Et si c’était la
dernière fois…Jean sort de l’usine à
fabrication de pièces détachées, retire son gang, hôte son casque et avance
vers la caisse pour percevoir ses heures de vacation. Derrière le comptoir, Marie-Claire,
la caissière, lui lance un clin d’œil charmeur et amorce une petite causerie
plein de sourire et de taquinerie. Jean demeure de marbre. Déjà trois semaines
qu’il travaille dans cette usine et c’est la énième fois qu’il esquive une nouvelle
tentative d’invitation pour diner en tête à tête avec la caissière.
-
Voici votre paye,
beau gosse finit-elle par dire.
Elle dépose sur le comptoir une enveloppe légèrement
volumineuse. Sans mot dire, Jean s’empare de l’enveloppe, lui glisse un petit
sourire, puis un clin d’œil.
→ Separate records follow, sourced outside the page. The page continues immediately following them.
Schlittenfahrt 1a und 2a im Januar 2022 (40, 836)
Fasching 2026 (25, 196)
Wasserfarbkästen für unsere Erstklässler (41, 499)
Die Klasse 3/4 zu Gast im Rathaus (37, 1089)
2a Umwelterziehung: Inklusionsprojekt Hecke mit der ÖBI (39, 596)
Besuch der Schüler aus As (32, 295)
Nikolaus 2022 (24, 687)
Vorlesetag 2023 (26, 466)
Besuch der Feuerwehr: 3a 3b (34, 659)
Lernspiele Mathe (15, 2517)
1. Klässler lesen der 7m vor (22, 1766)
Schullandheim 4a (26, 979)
Toute rouge, Marie-Claire observe l’homme tourné
les talons, sortir de l’administration et se diriger vers le grand portail. Tout
en marchant, Jean sort de sa poche son porte-monnaie. Sans le remarqué, un bout
de papier plié en quatre se faufile de sa poche et se retrouve à terre. Il ne
prête pas attention au petit papyrus allongé au sol et continue son chemin.
Arrivé au grand portail, Jean s’arrête, ouvre son porte-monnaie et marque une courte
pause sur la photo de son fils Nathan et sa défunte femme Claire. La minuscule
image est abritée derrière une petite poche transparente de son porte-monnaie.
Il revit en image virtuelle ces moments de bonheur familial inoubliable qui le
pousse à fermer les yeux et esquissé un petit sourire. Aujourd’hui, sa femme
est décédée et son fils Nathan est atteint d’une bronchite assez complexe. Artiste
peintre, Jean a renoncé à sa profession pour travailler au sein de cette usine
de pièces détachées bien rémunéré. Cela dure déjà trois semaines qu’il y
travaille d’arrache pied. Il doit rassembler une somme conséquente pour pallier
au traitement recommandé par le médecin pour son fils. Ce soir, c’est enfin
fini. Il a touché le jackpot. Son porte-monnaie faisant office de tirelire, il
sort l’ensemble des billets et les recompte les uns après les autres pour
s’assurer de la somme exacte. Rassurer, il remet le porte-monnaie dans sa
poche, sort de l’usine et emprunte l’autoroute qui déboule juste devant l’usine.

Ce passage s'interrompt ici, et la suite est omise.